Additional regulation of superoxide production might come directly from alterations in Complex I and III. For example, mutations in 9 out of 13 assembly factors of Complex I were proven as disease causing due to impairments in complex biogenesis [92]. There is evidence regarding direct downregulation of subunits of Complex I (NDUFA4L2) in murine embryonic fibroblasts [93] regulating further superoxide production. We have recently shown altered activity of Complex I in PH-Fibs from chronically hypoxic calves due to downregulation of the assembly subunit NDUFS4. This can cause complex I instability which leads to an increased disconnection of electron influx of the NADH dehydrogenase module from the complex I holo-complex. Subsequent mitochondrial hyperpolarization and increased superoxide production occurs [16]. Deficiency of NDUFS4 was shown previously to cause aberrant mitochondrial morphology and elevated ROS production in primary fibroblasts of NDUFS4 knockout mice, a model of Leigh syndrome [94]. Specific inhibition of Complex I, in this case NDUFV1 gene knockdown, reduces NAD+/NADH ratio, however, does not drastically inhibit oxidative phosphorylation. This was shown to significantly enhance metastatic activity and cell proliferation [95]. On the other hand, enhancement of Complex I was shown to increase tumor cell autophagy and to inhibit proliferation in vivo. Based on these data from cancer research, Complex I seem to be involved in efficiency of proliferation when glycolysis takes place .
Mitochondrial superoxide production was shown to be increased by hypoxia in pulmonary artery SMCs [96, 97]. However, another group suggested it was decreased [98]. This discrepancy might be explained by differences in the techniques used for ROS detection, the experimental PH model used, the level of PH development, and handling of the cells in vitro. We have confirmed accumulation of mitochondrial superoxide in PH-Fibs from chronically hypoxic calves grown and studied under normoxic conditions [16]. Mitochondrial superoxide production from Complex III has unique role in hypoxia as produced superoxide was shown to be crucial for stabilization of HIF1α [99]. Superoxide burst inhibits HIF-prolyl hydroxylases, which under normoxic conditions hydroxylate oxygen sensitive HIF1α thus priming it for proteolytic degradation.

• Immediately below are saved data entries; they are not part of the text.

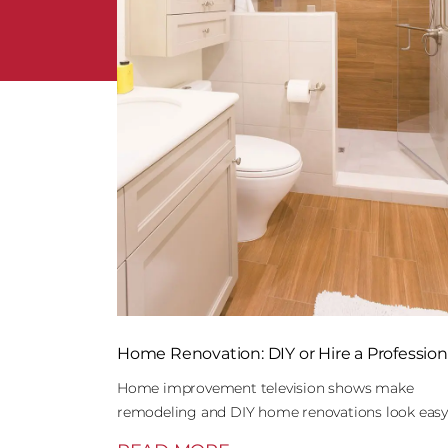
Home Renovation: DIY or Hire a Profession
Home improvement television shows make
remodeling and DIY home renovations look easy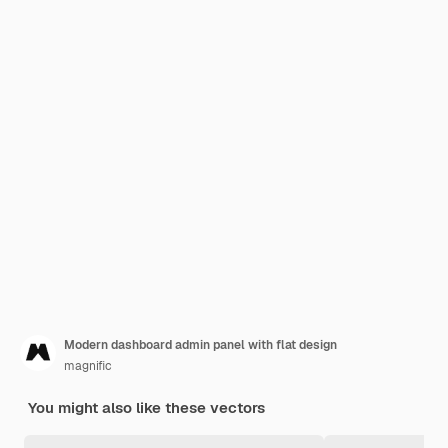
Modern dashboard admin panel with flat design
magnific
You might also like these vectors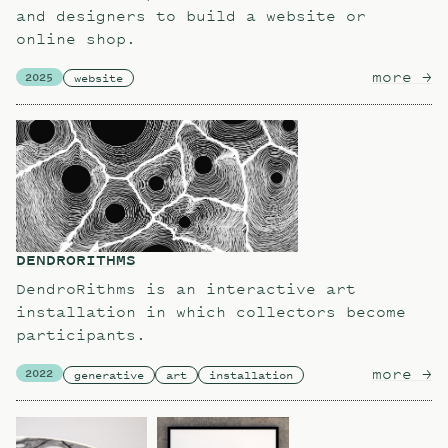
and designers to build a website or
online shop.
more
ab
→
2025
website
DENDRORITHMS
DendroRithms is an interactive art
installation in which collectors become
participants.
more
ab
→
2022
generative
art
installation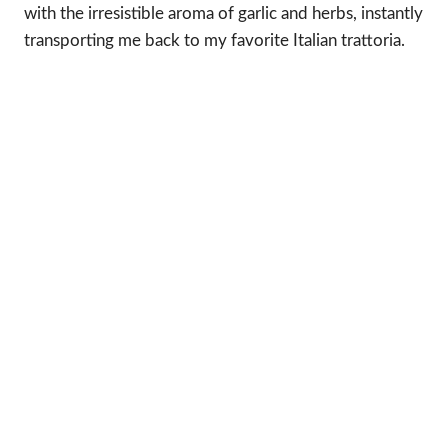
with the irresistible aroma of garlic and herbs, instantly
transporting me back to my favorite Italian trattoria.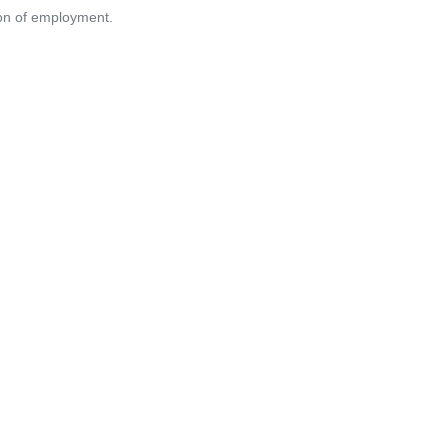
tion of employment.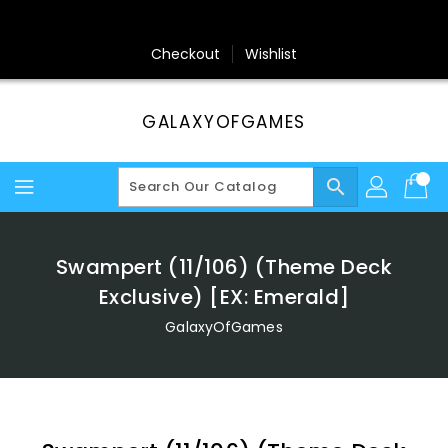
Skip
To
Content
Checkout
Wishlist
GALAXYOFGAMES
search
Swampert (11/106) (Theme Deck
Exclusive) [EX: Emerald]
GalaxyOfGames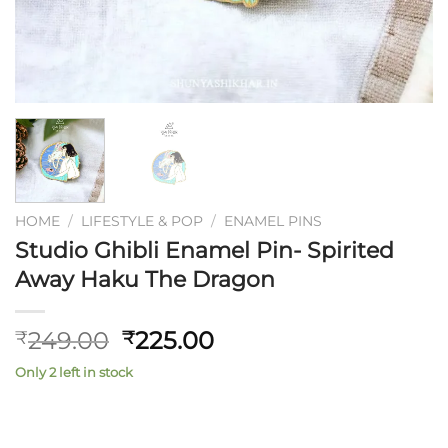
HOME
/
LIFESTYLE & POP
/
ENAMEL PINS
Studio Ghibli Enamel Pin- Spirited
Away Haku The Dragon
Original
Current
249.00
225.00
₹
₹
price
price
Only 2 left in stock
was:
is:
₹249.00.
₹225.00.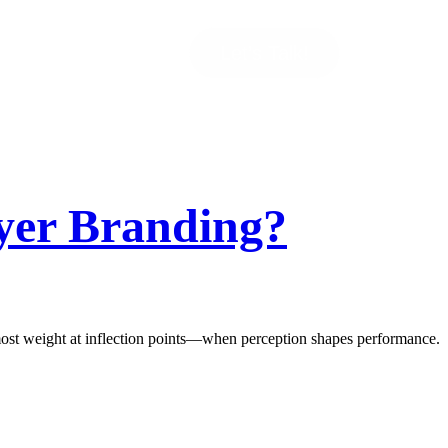
Let’s Talk!
yer Branding?
he most weight at inflection points—when perception shapes performance.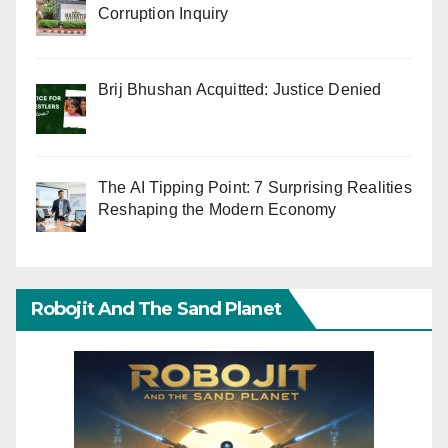
Corruption Inquiry
Brij Bhushan Acquitted: Justice Denied
The AI Tipping Point: 7 Surprising Realities
Reshaping the Modern Economy
Robojit And The Sand Planet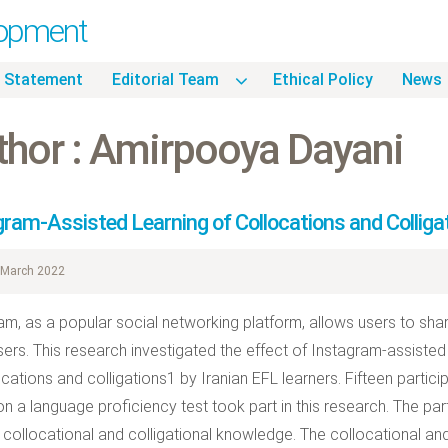
lopment
 Statement
Editorial Team
Ethical Policy
News
thor : Amirpooya Dayani
gram-Assisted Learning of Collocations and Colliga
March 2022
am, as a popular social networking platform, allows users to sha
sers. This research investigated the effect of Instagram-assisted 
ocations and colligations1 by Iranian EFL learners. Fifteen parti
n a language proficiency test took part in this research. The part
r collocational and colligational knowledge. The collocational and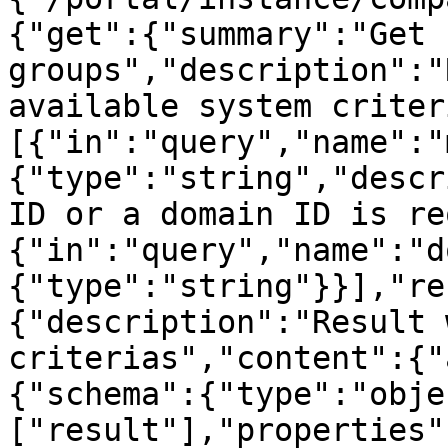
{"get":{"summary":"Get 
groups","description":"
available system criter
[{"in":"query","name":"
{"type":"string","descr
ID or a domain ID is re
{"in":"query","name":"d
{"type":"string"}}],"re
{"description":"Result 
criterias","content":{"
{"schema":{"type":"obje
["result"],"properties"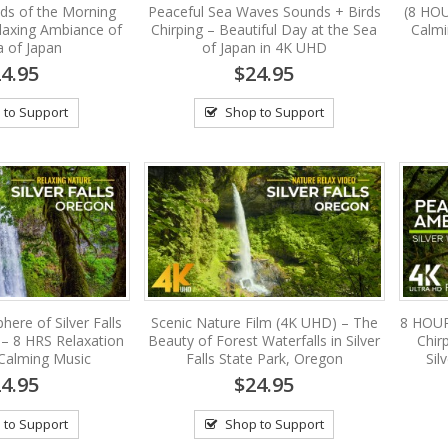
ds of the Morning
Peaceful Sea Waves Sounds + Birds
(8 HOU
laxing Ambiance of
Chirping – Beautiful Day at the Sea
Calm
a of Japan
of Japan in 4K UHD
4.95
$24.95
 to Support
Shop to Support
ere of Silver Falls
Scenic Nature Film (4K UHD) – The
8 HOUR
 – 8 HRS Relaxation
Beauty of Forest Waterfalls in Silver
Chir
 Calming Music
Falls State Park, Oregon
Sil
4.95
$24.95
 to Support
Shop to Support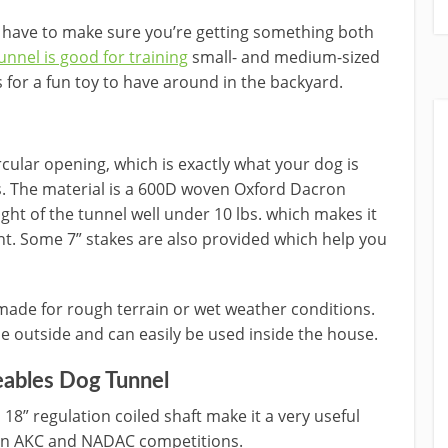
u have to make sure you’re getting something both
unnel is good for training
small- and medium-sized
 for a fun toy to have around in the backyard.
ircular opening, which is exactly what your dog is
s. The material is a 600D woven Oxford Dacron
eight of the tunnel well under 10 lbs. which makes it
nt. Some 7” stakes are also provided which help you
 made for rough terrain or wet weather conditions.
e outside and can easily be used inside the house.
ables Dog Tunnel
18” regulation coiled shaft make it a very useful
t on AKC and NADAC competitions.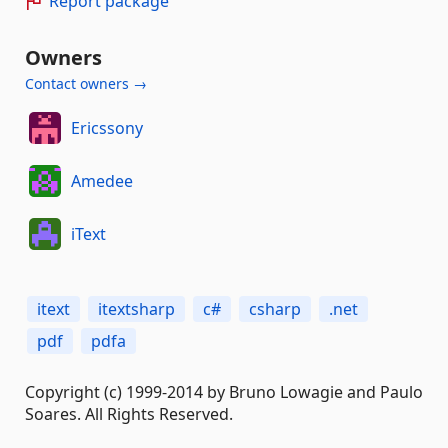
Report package
Owners
Contact owners →
Ericssony
Amedee
iText
itext
itextsharp
c#
csharp
.net
pdf
pdfa
Copyright (c) 1999-2014 by Bruno Lowagie and Paulo
Soares. All Rights Reserved.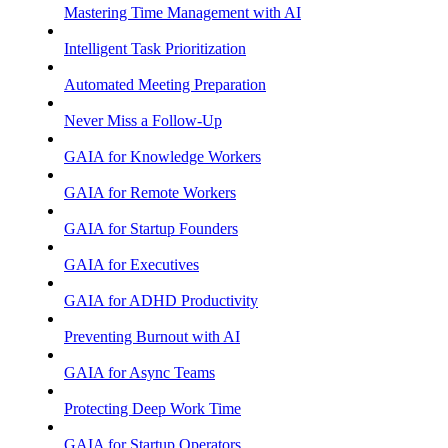
Mastering Time Management with AI
Intelligent Task Prioritization
Automated Meeting Preparation
Never Miss a Follow-Up
GAIA for Knowledge Workers
GAIA for Remote Workers
GAIA for Startup Founders
GAIA for Executives
GAIA for ADHD Productivity
Preventing Burnout with AI
GAIA for Async Teams
Protecting Deep Work Time
GAIA for Startup Operators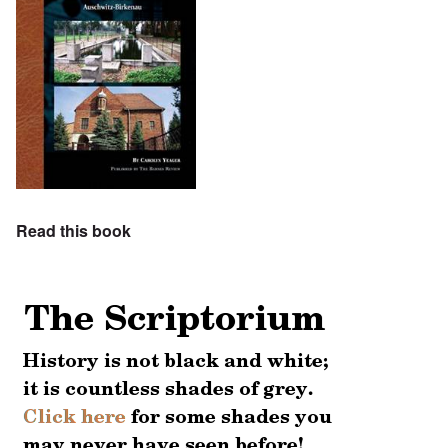
Read this book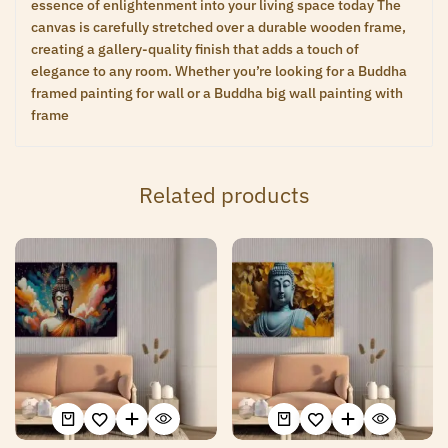
essence of enlightenment into your living space today The
canvas is carefully stretched over a durable wooden frame,
creating a gallery-quality finish that adds a touch of
elegance to any room. Whether you’re looking for a Buddha
framed painting for wall or a Buddha big wall painting with
frame
Related products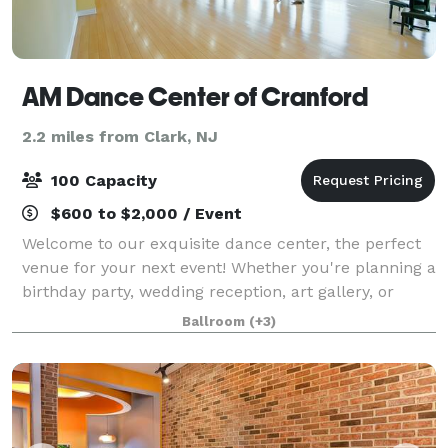
AM Dance Center of Cranford
2.2 miles from Clark, NJ
100 Capacity
$600 to $2,000 / Event
Welcome to our exquisite dance center, the perfect
venue for your next event! Whether you're planning a
birthday party, wedding reception, art gallery, or
corporate meeting, our versatile space offers
Ballroom
(+3)
elegance and charm in every corner. Wi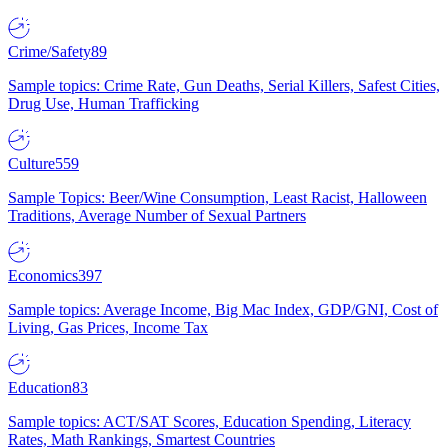
Crime/Safety
89
Sample topics: Crime Rate, Gun Deaths, Serial Killers, Safest Cities,
Drug Use, Human Trafficking
Culture
559
Sample Topics: Beer/Wine Consumption, Least Racist, Halloween
Traditions, Average Number of Sexual Partners
Economics
397
Sample topics: Average Income, Big Mac Index, GDP/GNI, Cost of
Living, Gas Prices, Income Tax
Education
83
Sample topics: ACT/SAT Scores, Education Spending, Literacy
Rates, Math Rankings, Smartest Countries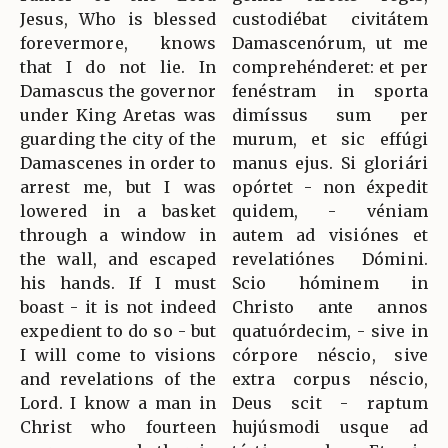
Jesus, Who is blessed
custodiébat civitátem
forevermore, knows
Damascenórum, ut me
that I do not lie. In
comprehénderet: et per
Damascus the governor
fenéstram in sporta
under King Aretas was
dimíssus sum per
guarding the city of the
murum, et sic effúgi
Damascenes in order to
manus ejus. Si gloriári
arrest me, but I was
opórtet - non éxpedit
lowered in a basket
quidem, - véniam
through a window in
autem ad visiónes et
the wall, and escaped
revelatiónes Dómini.
his hands. If I must
Scio hóminem in
boast - it is not indeed
Christo ante annos
expedient to do so - but
quatuórdecim, - sive in
I will come to visions
córpore néscio, sive
and revelations of the
extra corpus néscio,
Lord. I know a man in
Deus scit - raptum
Christ who fourteen
hujúsmodi usque ad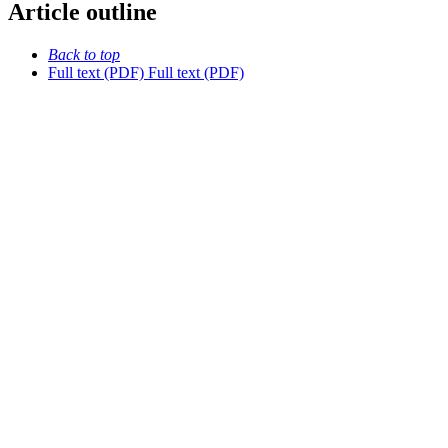
Article outline
Back to top
Full text (PDF)
Full text (PDF)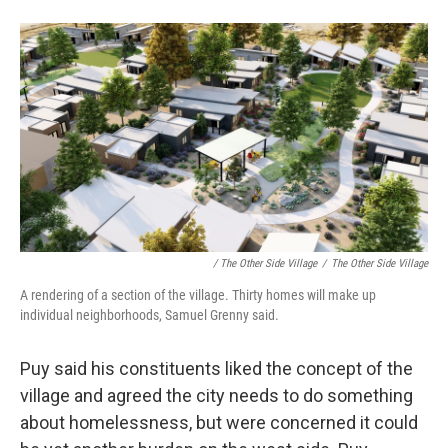
/ The Other Side Village
/
The Other Side Village
A rendering of a section of the village. Thirty homes will make up
individual neighborhoods, Samuel Grenny said.
Puy said his constituents liked the concept of the
village and agreed the city needs to do something
about homelessness, but were concerned it could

That this superoxide production is crucial for response of pulmonary artery SMCs in hypoxia and further PH development was confirmed by Sabharwal et al., who targeted peroxiredoxin5 into mitochondrial intermembrane space of these cells [100]. ROS decay by peroxiredoxin5 then suppressed ROS production from mitochondria and the acute activation of cytosolic calcium, which regulates vasoconstriction, the initial step in PH development.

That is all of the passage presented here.